Ciertamente existieron repudiables intervenciones grupales o individuales de agentes estatales uniformados (no como una política sistemática e institucional) en las que irracionalmente se embistió derechos humanos fundamentales. Ahí está por ejemplo lo sucedido en Los Cabitos en Huamanga, la masacre en Putis, la matanza en Accomarca, etc. En estos terribles casos no basta hablar de «excesos», sino de graves delitos. Y por ello, se hace bien en seguir recordando esos abusos del pasado como lección para los recién llegados o, de darse el caso de relanzados desafíos armados y violentos, evitar su inconcebible repetición. Esto es crucial en las actuales circunstancias.

Está documentado –por los expertos mundiales sobre las insurgencias y el terrorismo– cómo las operaciones gubernamentales de seguridad que socavan los derechos humanos y las libertades son contraproducentes para los esfuerzos efectivos de la lucha antisubversiva (llegando incluso a favorecer las estrategias de victimización y propaganda del extremismo).

Ciertos sectores de la prensa también han tenido gran influencia en el terreno de dividir las responsabilidades de lo «civil» y lo «militar». Y ello tampoco es nuevo. En 1989 por ejemplo, en medio del salvaje hiperactivismo terrorista, el periodista César Hildebrandt lo señalaba a su manera:

«La Fuerza Armada tiene un largo escarmiento en cuanto a sus relaciones con la prensa. La prensa ha tenido un papel perverso en términos generales. Siempre ha ido, tuerta y manca, a escarbar un solo lado de los derechos humanos. Jamás se ha interesado en la situación de los combatientes de la Fuerza Armada. De algún modo todos hemos sido senderistas, moralmente hablando… El mensaje global de los medios de comunicación, incluyendo los que yo eventualmente he dirigido y esto es una autocrítica, es que la Fuerza Armada es violadora de los derechos humanos y no hemos subrayado suficientemente nuestra condena en relación a Sendero y hemos pecado de cobardía en esto… Nosotros le hemos dado la espalda a la Fuerza Armada, la hemos dejado sola y luego le hemos reprochado excesos en parajes remotos donde no hay ley ni Dios. Les hemos dicho que acaben con el problema y luego les hemos criticado por ser abusivos. Una vez que hemos producido su repliegue les hemos preguntado por qué no actúan y cuando han vuelto a actuar les hemos vuelto a enrostrar excesos, solo excesos».

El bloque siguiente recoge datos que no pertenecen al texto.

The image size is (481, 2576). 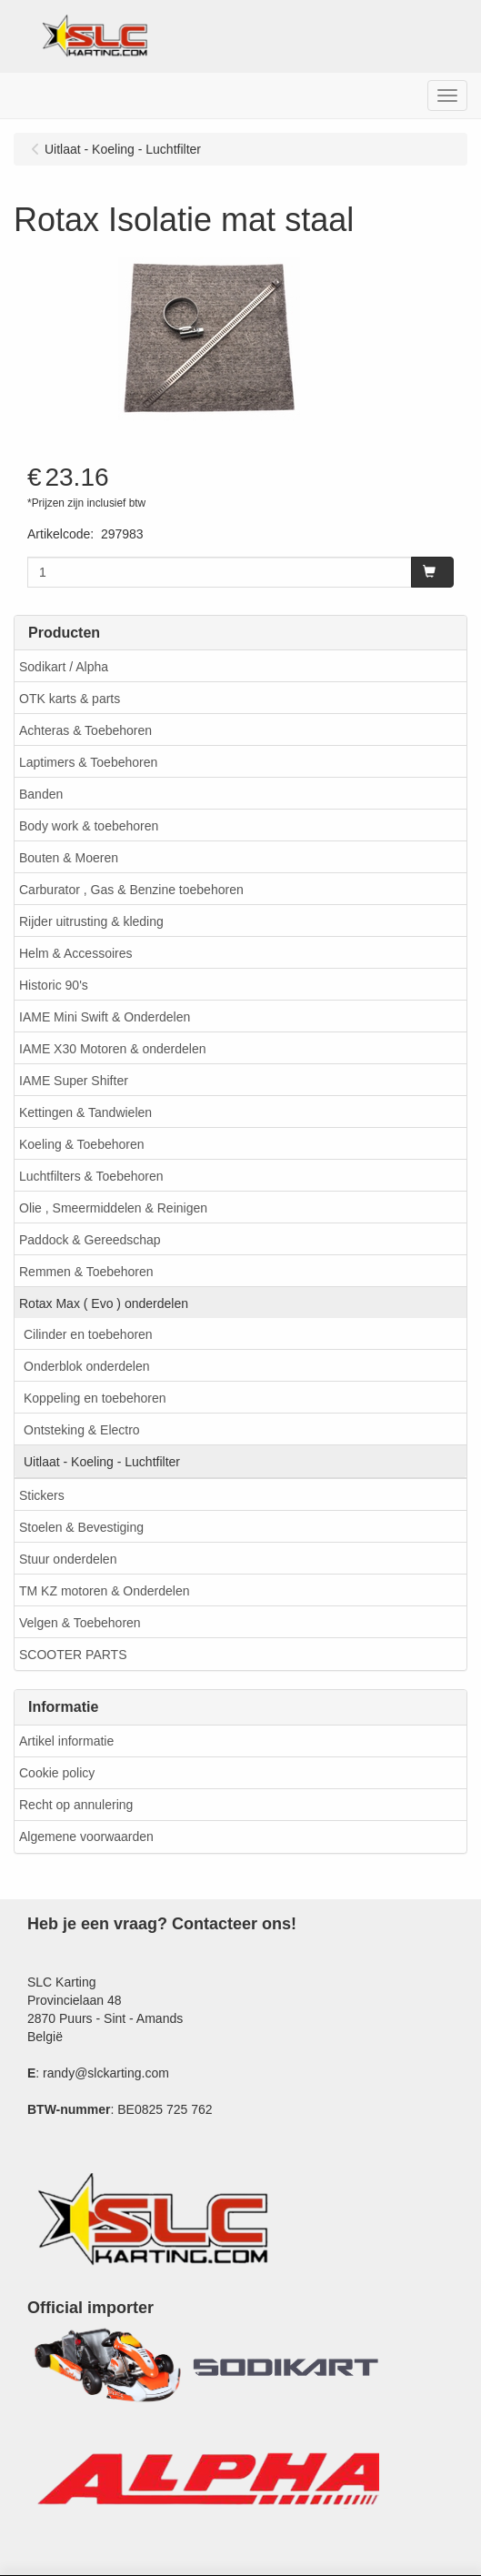 What do you see at coordinates (76, 1804) in the screenshot?
I see `Recht op annulering` at bounding box center [76, 1804].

Los intentos que persisten en nivelar de forma institucional a los uniformados (quienes aún mueren en el VRAEM por el narcoterrorismo que sigue enlutando a sus familiares civiles) con Sendero Luminoso y el MRTA fueron descuidados por los poderes políticos de turno que se desentendieron de lo ocurrido; que evadieron asumir su responsabilidad en las decisiones que impulsaron los actos de militares y policías a la hora de contrarrestar al enemigo. Un terrorismo que además incitaba una sobrerreacción gubernamental imprudente, pro «cuota de sangre», a fin de recalentar aún más los contextos; de provocar cada vez más «que la represión atizara las llamas de la revolución», como prescribía Guzmán y la «lógica de la violencia».

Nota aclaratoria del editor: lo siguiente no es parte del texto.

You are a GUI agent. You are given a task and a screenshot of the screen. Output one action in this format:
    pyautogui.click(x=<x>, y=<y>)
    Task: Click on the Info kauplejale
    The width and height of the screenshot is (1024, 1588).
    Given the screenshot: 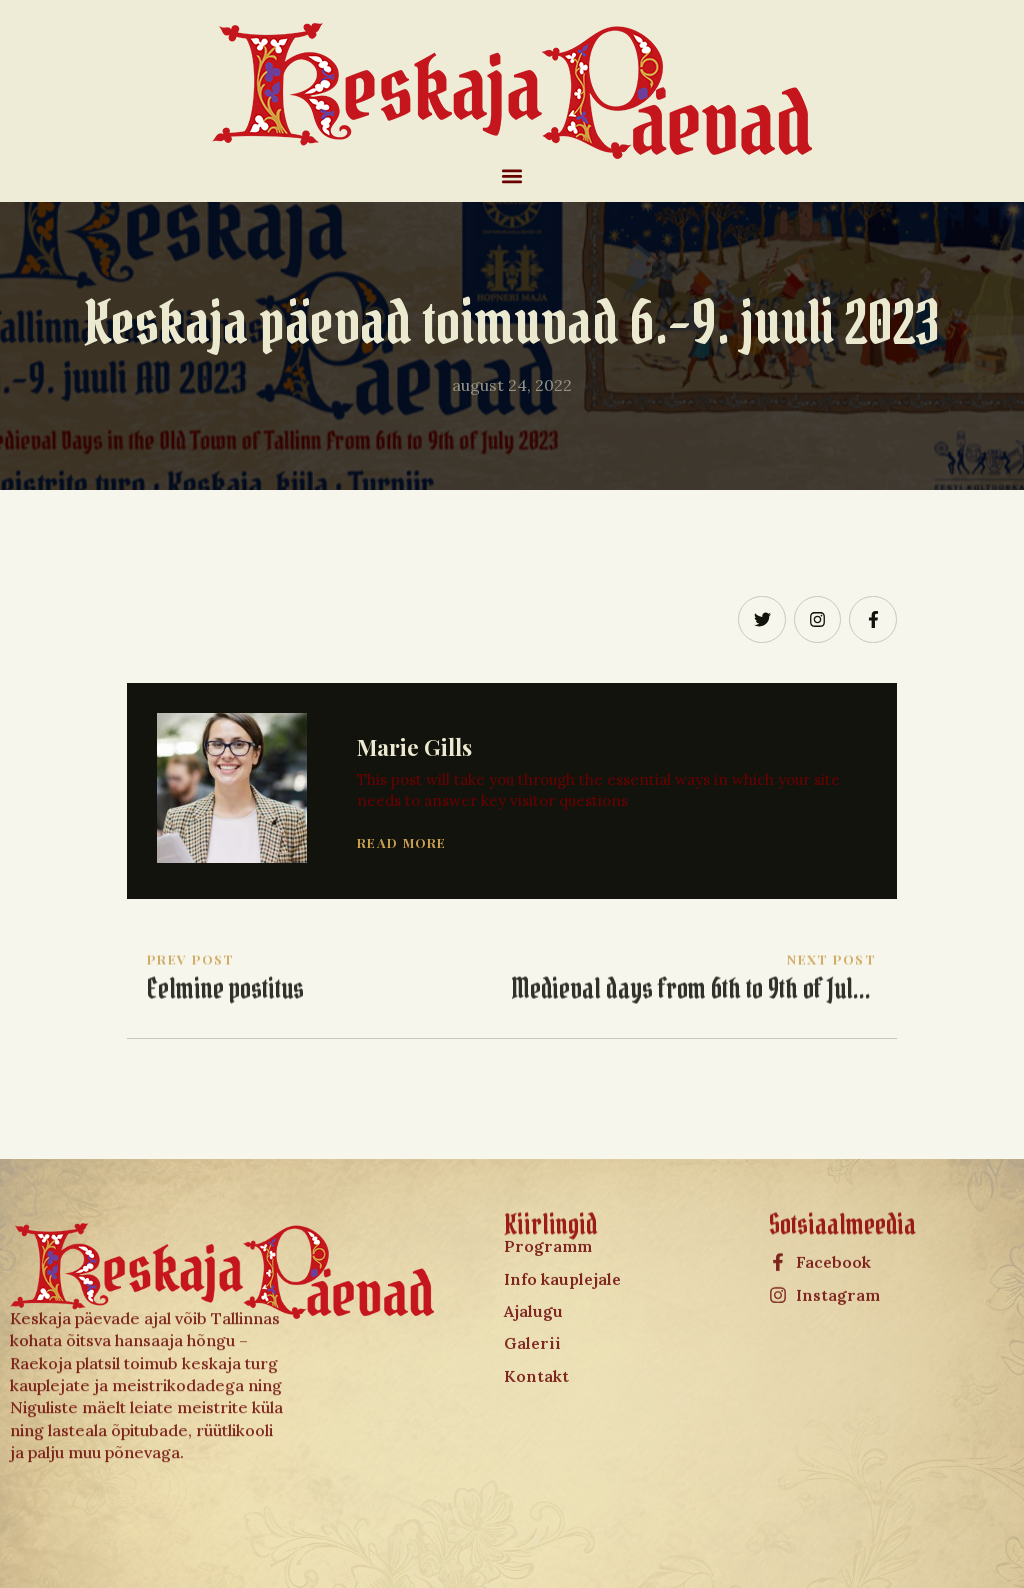 What is the action you would take?
    pyautogui.click(x=562, y=1213)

Cabe recordar que el terrorismo está diseñado «para crear poder donde no lo hay o para consolidar poder donde hay muy poco». Y a eso apostaron senderistas y emerretistas: al ataque indiscriminado de civiles, policías y militares para generar y cimentar poder.
En los últimos años, si bien el contundente rechazo al intento de «igualar» el rol institucional de las fuerzas de seguridad con las acciones de los terroristas fue creciente, es penoso que no pocos jóvenes ignoren tanto sobre la época del terrorismo y sus perpetradores. Es una enorme tarea por resolver.

En contraste, quienes sí recuerdan o se han preocupado por conocer el pasado, grandes lecciones han sacado de aquellas endemoniadas circunstancias que tocó vivir, sean «civiles» o «militares y policías», peruanos todos finalmente, agredidos por el terror político e ideológicamente motivado de Sendero Luminoso y el MRTA.